① Philadelphia Federal Reserve Chairman Huck said that the Federal Reserve plans to cut interest rates this year, but the timing depends on economic conditions; ② Huck believes that inflation will fall to the 2% target or take longer than expected, and the economy and labor market are still strong; ③ Huck will step down as Chairman of the Philadelphia Federal Reserve at the end of June.
Financial Services Association, January 10 (Editor Niu Zhanlin) On Thursday local time, Philadelphia Federal Reserve Chairman Huck said that Federal Reserve officials are still planning to lower interest rates this year, but the exact schedule will depend on the development of economic conditions.
Huck said that reducing the inflation rate to the Federal Reserve's target level of 2% may take longer than expected, and progress is uneven. However, he said the overall economy is still strong and the labor market has cooled down to the pre-pandemic trend.
He said, “I still think we will continue along the policy path of cutting interest rates. Based on all the information I have so far, I'm not going to deviate from this path or take a turn back, but the exact speed of moving along this path will depend entirely on the upcoming data.”

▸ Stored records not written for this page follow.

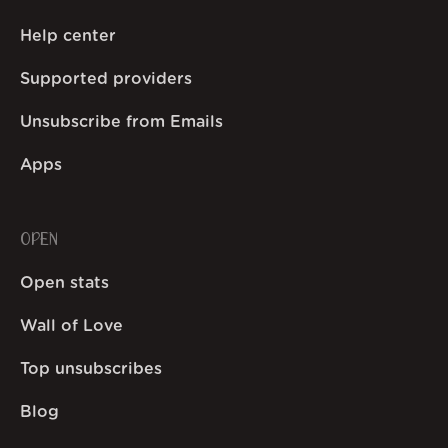
Help center
Supported providers
Unsubscribe from Emails
Apps
OPEN
Open stats
Wall of Love
Top unsubscribes
Blog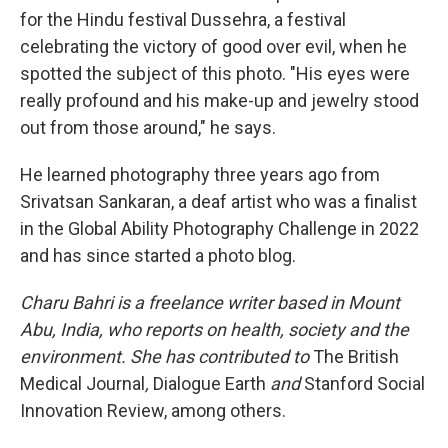
for the Hindu festival Dussehra, a festival
celebrating the victory of good over evil, when he
spotted the subject of this photo. "His eyes were
really profound and his make-up and jewelry stood
out from those around," he says.
He learned photography three years ago from
Srivatsan Sankaran, a deaf artist who was a finalist
in the Global Ability Photography Challenge in 2022
and has since started a photo blog.
Charu Bahri is a freelance writer based in Mount
Abu, India, who reports on health, society and the
environment. She has contributed to
The British
Medical Journal
,
Dialogue Earth
and
Stanford Social
Innovation Review, among others.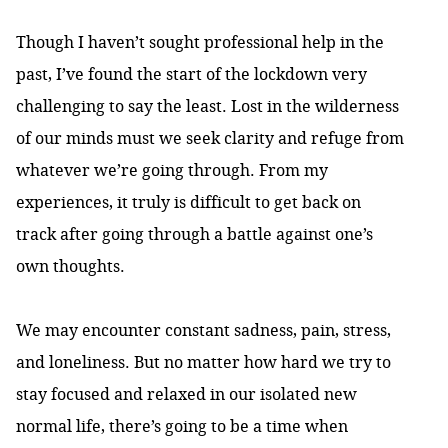
Though I haven’t sought professional help in the
past, I’ve found the start of the lockdown very
challenging to say the least. Lost in the wilderness
of our minds must we seek clarity and refuge from
whatever we’re going through. From my
experiences, it truly is difficult to get back on
track after going through a battle against one’s
own thoughts.
We may encounter constant sadness, pain, stress,
and loneliness. But no matter how hard we try to
stay focused and relaxed in our isolated new
normal life, there’s going to be a time when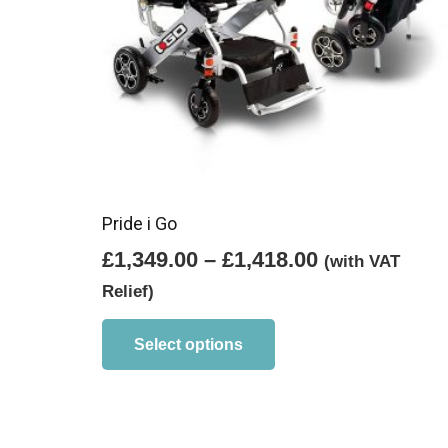
Pride i Go
Price
£
1,349.00
–
£
1,418.00
(with VAT
range:
Relief)
£1,349.00
This
product
through
Select options
has
£1,418.00
multiple
variants.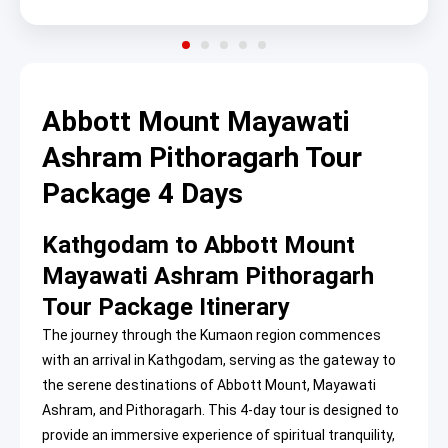
Abbott Mount Mayawati
Ashram Pithoragarh Tour
Package 4 Days
Kathgodam to Abbott Mount
Mayawati Ashram Pithoragarh
Tour Package Itinerary
The journey through the Kumaon region commences
with an arrival in Kathgodam, serving as the gateway to
the serene destinations of Abbott Mount, Mayawati
Ashram, and Pithoragarh. This 4-day tour is designed to
provide an immersive experience of spiritual tranquility,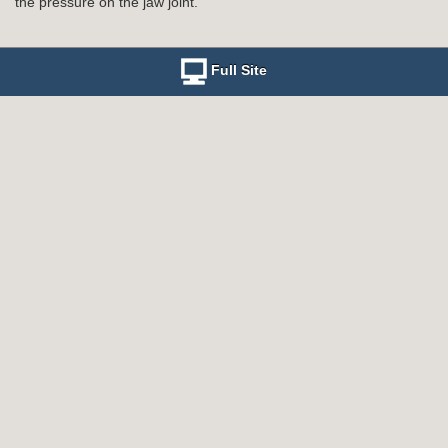
the pressure on the jaw joint.
Full Site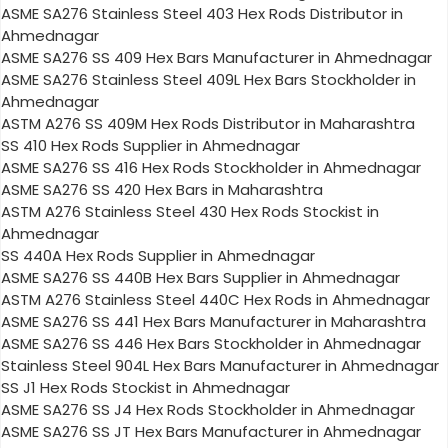
ASME SA276 Stainless Steel 403 Hex Rods Distributor in
Ahmednagar
ASME SA276 SS 409 Hex Bars Manufacturer in Ahmednagar
ASME SA276 Stainless Steel 409L Hex Bars Stockholder in
Ahmednagar
ASTM A276 SS 409M Hex Rods Distributor in Maharashtra
SS 410 Hex Rods Supplier in Ahmednagar
ASME SA276 SS 416 Hex Rods Stockholder in Ahmednagar
ASME SA276 SS 420 Hex Bars in Maharashtra
ASTM A276 Stainless Steel 430 Hex Rods Stockist in
Ahmednagar
SS 440A Hex Rods Supplier in Ahmednagar
ASME SA276 SS 440B Hex Bars Supplier in Ahmednagar
ASTM A276 Stainless Steel 440C Hex Rods in Ahmednagar
ASME SA276 SS 441 Hex Bars Manufacturer in Maharashtra
ASME SA276 SS 446 Hex Bars Stockholder in Ahmednagar
Stainless Steel 904L Hex Bars Manufacturer in Ahmednagar
SS J1 Hex Rods Stockist in Ahmednagar
ASME SA276 SS J4 Hex Rods Stockholder in Ahmednagar
ASME SA276 SS JT Hex Bars Manufacturer in Ahmednagar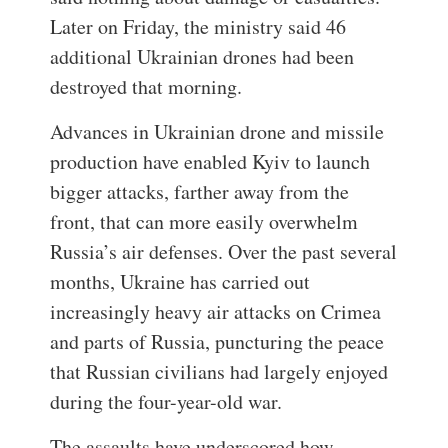
Later on Friday, the ministry said 46
additional Ukrainian drones had been
destroyed that morning.
Advances in Ukrainian drone and missile
production have enabled Kyiv to launch
bigger attacks, farther away from the
front, that can more easily overwhelm
Russia’s air defenses. Over the past several
months, Ukraine has carried out
increasingly heavy air attacks on Crimea
and parts of Russia, puncturing the peace
that Russian civilians had largely enjoyed
during the four-year-old war.
The assaults have underscored how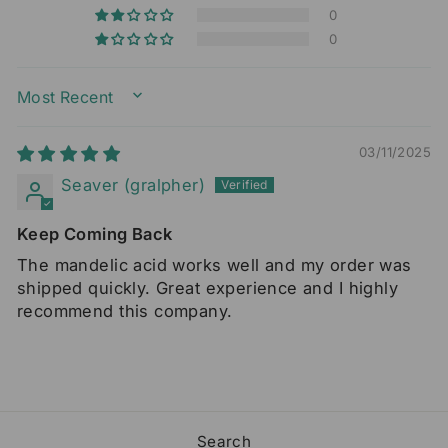
0
0
SORT BY
03/11/2025
Seaver (gralpher)
Keep Coming Back
The mandelic acid works well and my order was
shipped quickly. Great experience and I highly
recommend this company.
Search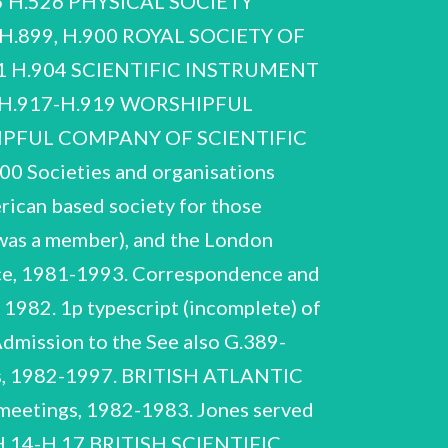
 H.526 PHYSICAL SOCIETY
.899, H.900 ROYAL SOCIETY OF
Miscellaneous meetings and lunches, 1982-1986, n.d. H.66-H.77 Defence Group 1982-1985, 1991, n.d. The Defence Group met to consider policy options for wider UK and NATO strategy. It was chaired by Jones. H.66-H.69 H.66 1982. Correspondence re work of the Defence Group, 1982-1985, n.d. Includes ‘Defence policy: some questions’ by Jones, 2pp, November 1982. Miscellaneous manuscript notes by Jones, n.d. 1985, n.d. R. V. Jones NCUACS 95/8/00 Societies and organisations ‘Brief from Neil Morgan to Alfred Sherman’ updating him of developments with regards to the work of the Defence Group to 29 December 1982. ‘Update: work of the Defence Group Oct 82 - May 83’. H.73-H.76 Papers of meetings of Defence Group, 1982-1983. H.73 1982. January, March 1983. April 1983. May-July 1983. H.78-H.93 Education Study Group 1981-1988, n.d. Jones was concerned that the proposed cuts would severely damage the UK’s military capabilities. Correspondence and papers found with preceding, re cuts in defence expenditure as a result of the 1991 ‘Options for Change’ White Paper, 1991. Education and Science, re ‘staff college’ system for senior university staff. Includes Jones’ correspondence with Keith Joseph, Secretary of State for Jones joined this Group in 1981. General correspondence, 1981-1985. R. V. Jones NCUACS 95/8/00 Societies and organisations Correspondence with F. Naylor, 1984-1985. Naylor had been commissioned by the Education Study Group to produce a study on specialist schools, especially technical schools. He asked Jones for his advice and to write a ‘Foreword’ for the study. Correspondence, 1984-1985. Includes 3pp typescript draft of Jones’ Foreword. Draft of Naylor’s study. Papers re Centre for Policy Studies publication ‘The Trials of Honeyford’, 1985. Ray Honeyford was Headmaster of Drummond Middle School, Bradford, Yorkshire, whose dismissal and subsequent vindication in the High Court became a ‘cause célébre’. H.82-H.88 February 1982. June 1982. H.82 1981. September, October, December 1982. Papers of Education Study Group meetings, 1981-1988. 1985-1988. R. V. Jones NCUACS 95/8/00 Societies and organisations H.89-H.93 Miscellaneous press-releases, background papers etc prepared for or by members of the Study Group, 1982-1985, n.d. 5 folders. ‘THE CERCLE’ 1985-1991 ‘The Cercle’ was an informal international group who met to discuss international relations. Correspondence, chiefly with Julian Amery MP, re meetings of ‘The Cercle’. The correspondence also matters of defence and anti-terrorism policy. includes exchanges with Amery on general 1985, 1986. 1987-1991. Honorary membership, 1958. H.96-H.101 CITY OF LONDON SQUADRON ASSOCIATION 1958-1997 The City of London (600) Royal Auxiliary Air Force Squadron was disbanded in 1957. Jones became an Honorary Member of the Association in 1958. Jones wrote a foreword for the history. Correspondence, chiefly re a new history of the squadron by H. Onderwater, 1996-1997. Published booklet on the history of the squadron, 1985. R. V. Jones NCUACS 95/8/00 Societies and organisations H.99-H.101 Association newsletters, 1968-1996. Not a complete sequence. 3 folders. CONSERVATIVE PARTY Jones was also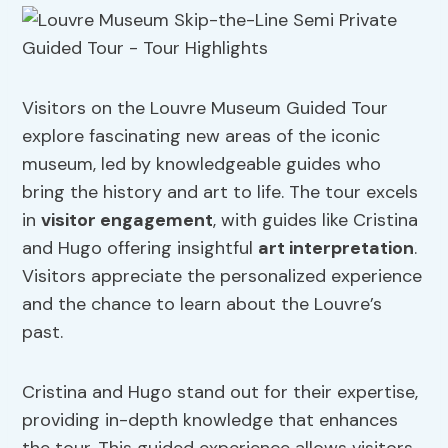
Visitors on the Louvre Museum Guided Tour
explore fascinating new areas of the iconic
museum, led by knowledgeable guides who
bring the history and art to life. The tour excels
in
visitor engagement
, with guides like Cristina
and Hugo offering insightful
art interpretation
.
Visitors appreciate the personalized experience
and the chance to learn about the Louvre’s
past.
Cristina and Hugo stand out for their expertise,
providing in-depth knowledge that enhances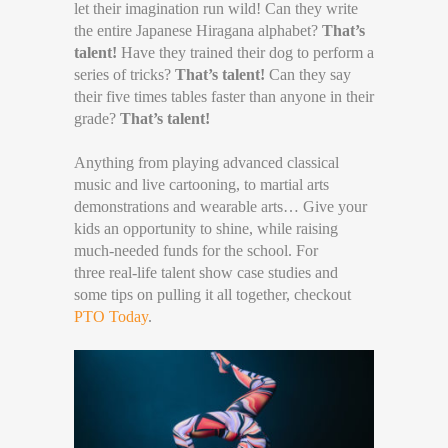
let their imagination run wild! Can they write
the entire Japanese Hiragana alphabet?
That’s
talent!
Have they trained their dog to perform a
series of tricks?
That’s talent!
Can they say
their five times tables faster than anyone in their
grade?
That’s talent!
Anything from playing advanced classical
music and live cartooning, to martial arts
demonstrations and wearable arts… Give your
kids an opportunity to shine, while raising
much-needed funds for the school. For
three real-life talent show case studies and
some tips on pulling it all together, checkout
PTO Today
.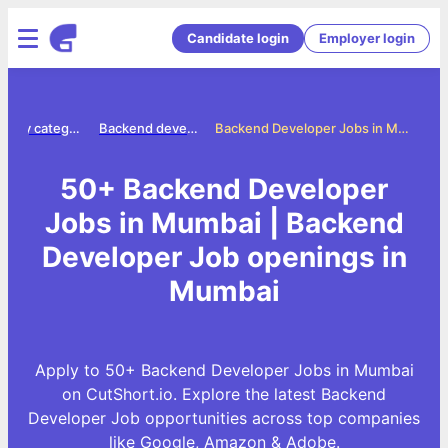
Candidate login
Employer login
Jobs by category
Backend developer jobs
Backend Developer Jobs in Mumbai
50+ Backend Developer
Jobs in Mumbai | Backend
Developer Job openings in
Mumbai
Apply to 50+ Backend Developer Jobs in Mumbai
on CutShort.io. Explore the latest Backend
Developer Job opportunities across top companies
like Google, Amazon & Adobe.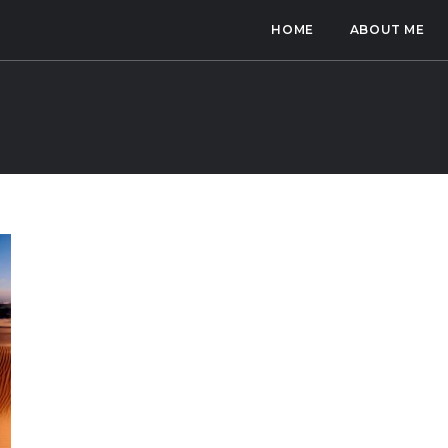
HOME
ABOUT ME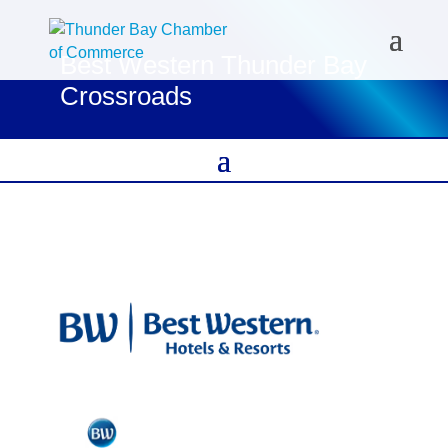
Best Western Thunder Bay
Crossroads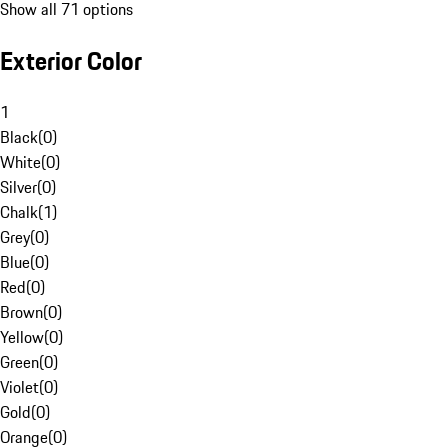
Show all 71 options
Exterior Color
1
Black
(
0
)
White
(
0
)
Silver
(
0
)
Chalk
(
1
)
Grey
(
0
)
Blue
(
0
)
Red
(
0
)
Brown
(
0
)
Yellow
(
0
)
Green
(
0
)
Violet
(
0
)
Gold
(
0
)
Orange
(
0
)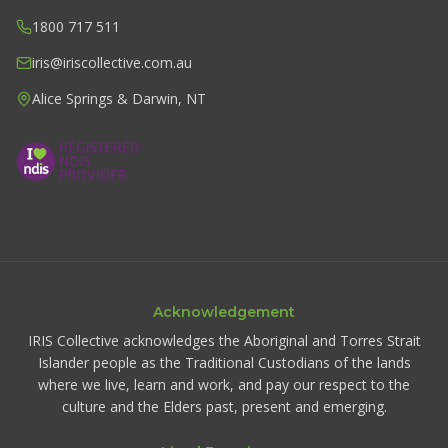
1800 717 511
iris@iriscollective.com.au
Alice Springs & Darwin, NT
Acknowledgement
IRIS Collective acknowledges the Aboriginal and Torres Strait
Islander people as the Traditional Custodians of the lands
where we live, learn and work, and pay our respect to the
culture and the Elders past, present and emerging.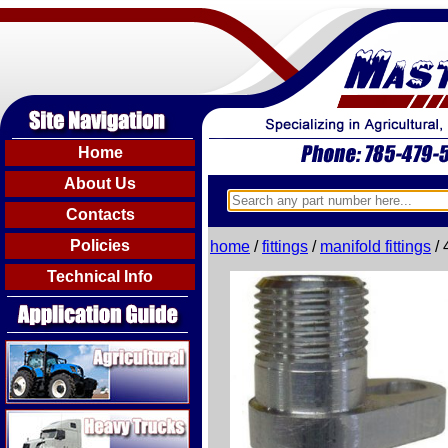
Home
About Us
Contacts
Policies
home
/
fittings
/
manifold fittings
/ 
Technical Info
Agricultural
Heavy Trucks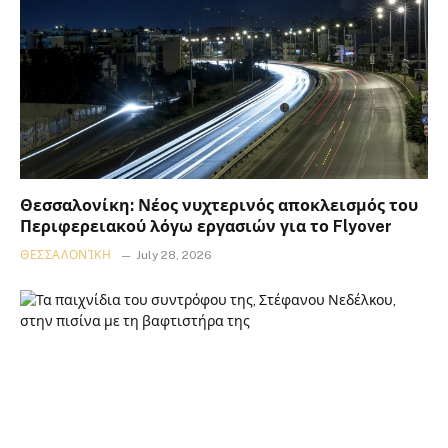
Θεσσαλονίκη: Νέος νυχτερινός αποκλεισμός του
Περιφερειακού λόγω εργασιών για το Flyover
ΘΕΣΣΑΛΟΝΊΚΗ
July 28, 2026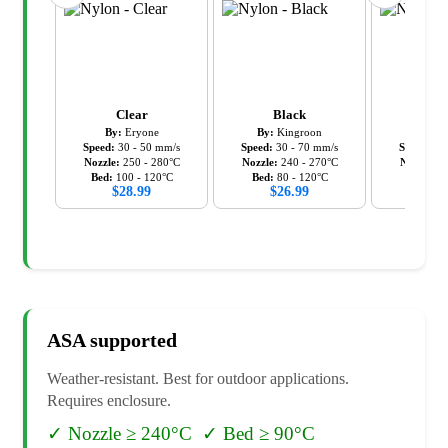
Clear
Black
Bl
By:
Eryone
By:
Kingroon
By:
Ov
Speed:
30
-
50
mm/s
Speed:
30
-
70
mm/s
Speed:
50
Nozzle:
250
-
280
°C
Nozzle:
240
-
270
°C
Nozzle:
2
Bed:
100
-
120
°C
Bed:
80
-
120
°C
Bed:
5
$
28.99
$
26.99
$
37
ASA
supported
Weather-resistant. Best for outdoor applications.
Requires enclosure.
✓
Nozzle ≥ 240°C
✓
Bed ≥ 90°C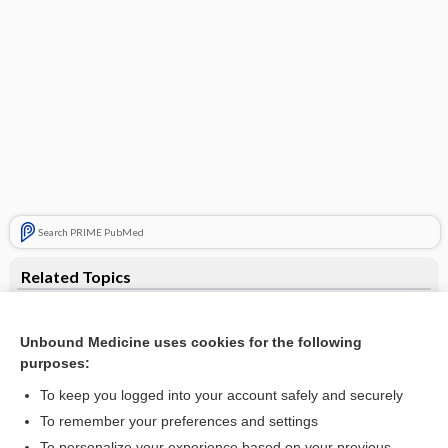
Search PRIME PubMed
Related Topics
paper
Unbound Medicine uses cookies for the following
amphichroic, amphichromatic
purposes:
alkali
To keep you logged into your account safely and securely
Units of Measurement (Including SI Units)
To remember your preferences and settings
To personalize your experience based on your previous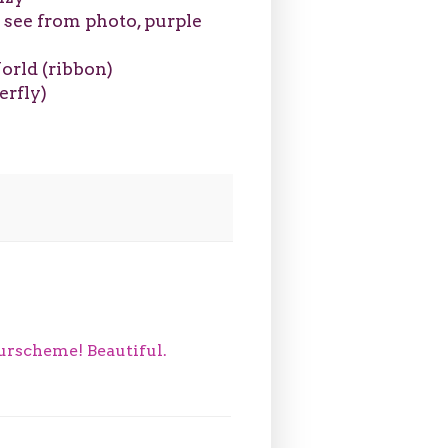
o see from photo, purple
orld (ribbon)
erfly)
ourscheme! Beautiful.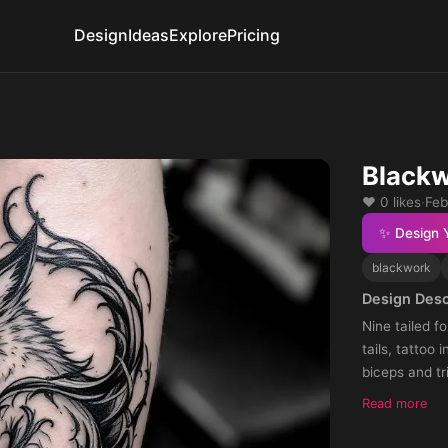
Design
Ideas
Explore
Pricing
Blackw
❤️ 0 likes
·
Feb
✨ Design 
blackwork
Design Desc
Nine tailed f
tails, tattoo 
biceps and tr
Read more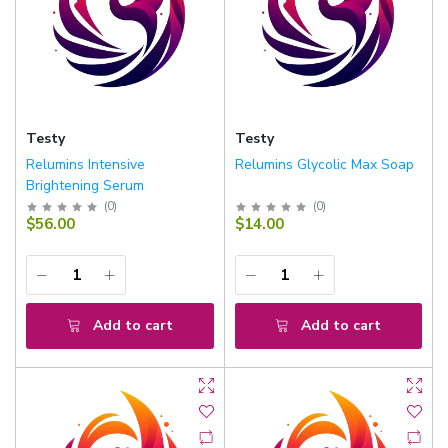
Testy
Testy
Relumins Intensive
Relumins Glycolic Max Soap
Brightening Serum
(
0
)
(
0
)
$56.00
$14.00
Add to cart
Add to cart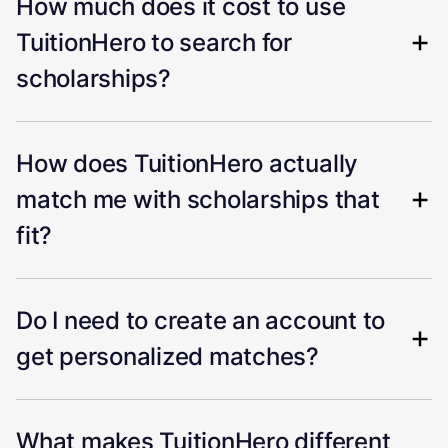
How much does it cost to use
TuitionHero to search for
scholarships?
How does TuitionHero actually
match me with scholarships that
fit?
Do I need to create an account to
get personalized matches?
What makes TuitionHero different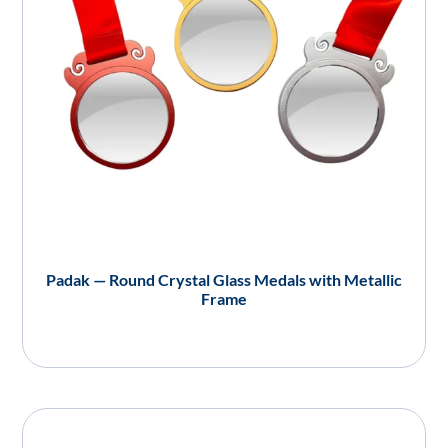
Padak — Round Crystal Glass Medals with Metallic
Frame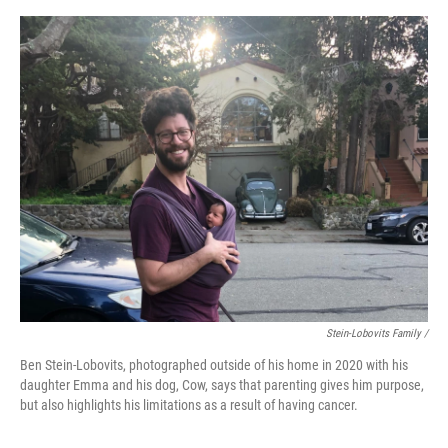
Stein-Lobovits Family /
Ben Stein-Lobovits, photographed outside of his home in 2020 with his
daughter Emma and his dog, Cow, says that parenting gives him purpose,
but also highlights his limitations as a result of having cancer.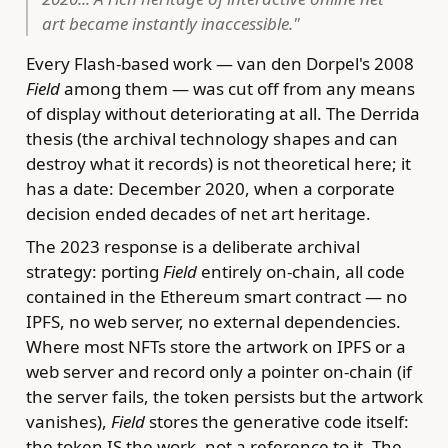
art became instantly inaccessible."
Every Flash-based work — van den Dorpel's 2008
Field
among them — was cut off from any means
of display without deteriorating at all. The Derrida
thesis (the archival technology shapes and can
destroy what it records) is not theoretical here; it
has a date: December 2020, when a corporate
decision ended decades of net art heritage.
The 2023 response is a deliberate archival
strategy: porting
Field
entirely on-chain, all code
contained in the Ethereum smart contract — no
IPFS, no web server, no external dependencies.
Where most NFTs store the artwork on IPFS or a
web server and record only a pointer on-chain (if
the server fails, the token persists but the artwork
vanishes),
Field
stores the generative code itself:
the token IS the work, not a reference to it. The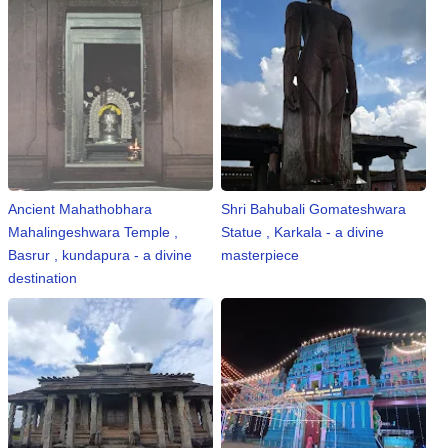
Ancient Mahathobhara
Shri Bahubali Gomateshwara
Mahalingeshwara Temple ,
Statue , Karkala - a divine
Basrur , kundapura - a divine
masterpiece
destination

Federal Reserve officials cut interest rates by 25 basis points last month, and since September of last year, their benchmark interest rate has dropped by a full 1 percentage point. Federal Reserve Chairman Powell and other officials said that after data showed that the labor market was strong and inflation continued, there was room for the Federal Reserve to be more careful in cutting interest rates.
Huck expressed the same opinion, stressing that the Federal Reserve should maintain data dependency and not “act hastily.”
“I think we should pause now and see how things unfold. We can keep things as they are, of course, not too long.”
The Philadelphia Federal Reserve Chairman said that despite some risks that may affect price stability and the economy, inflation is still moving towards the 2% target path. Globally, these risks include the war in Ukraine, the conflict in the Middle East, and instability in some European governments.
Huck believes, “Within the US, the macroeconomic fundamentals are still strong, and we are awaiting potential policy changes that may have an impact on the economy.” He also added that bird flu could also affect food costs.
He also said the labor market has stabilized and remains healthy, adding that there are growing signs that low-income earners are under greater pressure, which he is concerned.
The day before, the minutes of the Federal Reserve's December meeting showed that considering that the risk of inflation is still high, Fed officials have taken a new position on interest rate cuts and decided to slow down the pace of interest rate cuts in the next few months. According to forecasts released at this conference, policymakers expect to cut interest rates only twice this year, lower than the four rate cuts predicted in September last year.
Notably, Huck will step down as Chairman of the Philadelphia Federal Reserve at the end of June. He currently appears to be opposed to the Federal Reserve cutting interest rates at the January 28-29 meeting.